As a mismatch reviewer, I don't want to waste my time with reviewing mismatches that have already been reviewed by someone else before.
As a mismatch provider, I want the Mismatch Finder to ignore mismatches from my previous uploads that have already been reviewed in order to not have to remove these mismatches from my upload.
Problem:
Currently previously reviewed mismatches will show up again if it they are reuploaded and will have to be reviewed again. This is not a good use of reviewer time. We can solve this issue by simply ignoring intentional mismatches in new uploads that we already have marked as reviewed in previous uploads. This will only apply to the exact same mismatches (i.e. only the expiry date can be different) from the same mismatch provider.

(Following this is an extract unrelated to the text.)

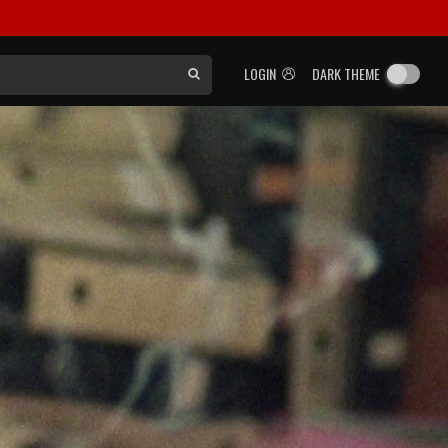
LOGIN
DARK THEME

(Removing the already reviewed mismatches by the mismatch provider is possible now that they have access to the review decisions T329156 . However this is additional work we're putting on uploaders that should be avoided.)
BDD
GIVEN Mismatch upload
AND a previous reviewed mismatch
WHEN an exact match of a previous mismatch is uploaded that only differs in the expiry date
THEN it is not imported into the mismatch store
Acceptance criteria:
- We only drop mismatches that have previously been reviewed. Mismatches that have not been previously reviewed are imported again, potentially creating duplicates.
- This should only apply to comparisons between mismatches by the same mismatch provider
- A benchmark for 250 uploads is established and during Product Verification it is decided if the import time is something we want to track
Tech notes
Before the change is made, let's check to see how long it takes to upload 250 mismatches as a benchmark for comparison when this change is made.

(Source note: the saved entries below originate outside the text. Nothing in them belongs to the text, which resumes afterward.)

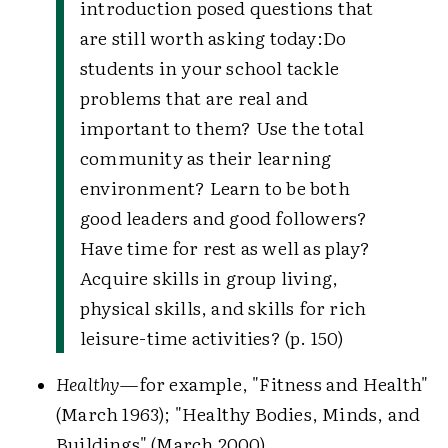
introduction posed questions that
are still worth asking today:
Do
students in your school tackle
problems that are real and
important to them? Use the total
community as their learning
environment? Learn to be both
good leaders and good followers?
Have time for rest as well as play?
Acquire skills in group living,
physical skills, and skills for rich
leisure-time activities? (p. 150)
Healthy
—for example, "Fitness and Health"
(March 1963); "Healthy Bodies, Minds, and
Buildings" (March 2000).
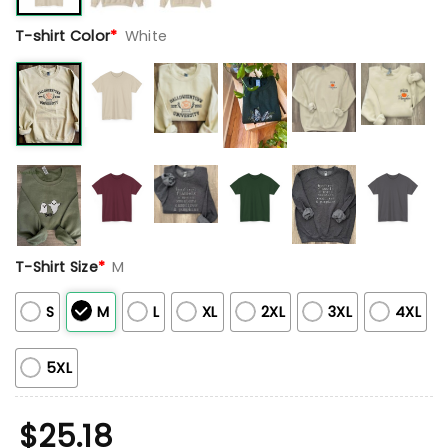
T-shirt Color
*
White
T-Shirt Size
*
M
S
M
L
XL
2XL
3XL
4XL
5XL
$
25.18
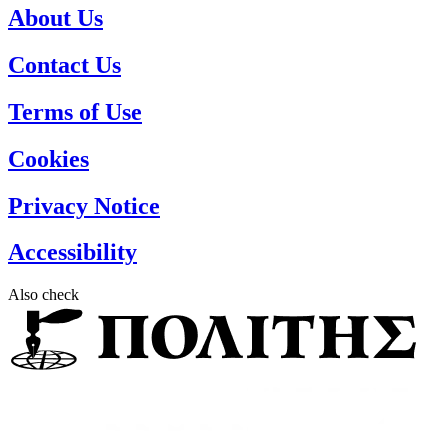
About Us
Contact Us
Terms of Use
Cookies
Privacy Notice
Accessibility
Also check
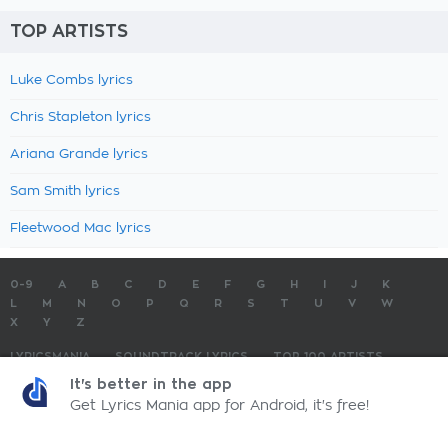
TOP ARTISTS
Luke Combs lyrics
Chris Stapleton lyrics
Ariana Grande lyrics
Sam Smith lyrics
Fleetwood Mac lyrics
0-9
A
B
C
D
E
F
G
H
I
J
K
L
M
N
O
P
Q
R
S
T
U
V
W
X
Y
Z
LYRICSMANIA
SOUNDTRACK LYRICS
TOP 100 ARTISTS
TOP 100 LYRICS
SUBMIT LYRICS
CONTACT US
It's better in the app
Get Lyrics Mania app for Android, it's free!
LyricsMania.com - Copyright © 2026 - All Rights Reserved
Privacy Policy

Product to review the discrepancy of time once the change is made.
Original ticket
Several people have now set up workflows to automate uploading mismatches to the Mismatch Finder every x weeks. If a mismatch has been uploaded in week 1 and is being reviewed in week 2 as being an intentional mismatch it means that neither the external source nor Wikidata has been adjusted so the two values match. The mismatch will show up again in the next upload in week 3 and will have to be reviewed again. This is not a good use of reviewer time.
Removing the already reviewed mismatches by the mismatch provider is possible once T329156 is fixed and they have access to the review decisions. However this is additional work we're putting on them that should be avoided.
We can solve this issue by simply ignoring mismatches in new uploads that we already have marked as reviewed in previous uploads.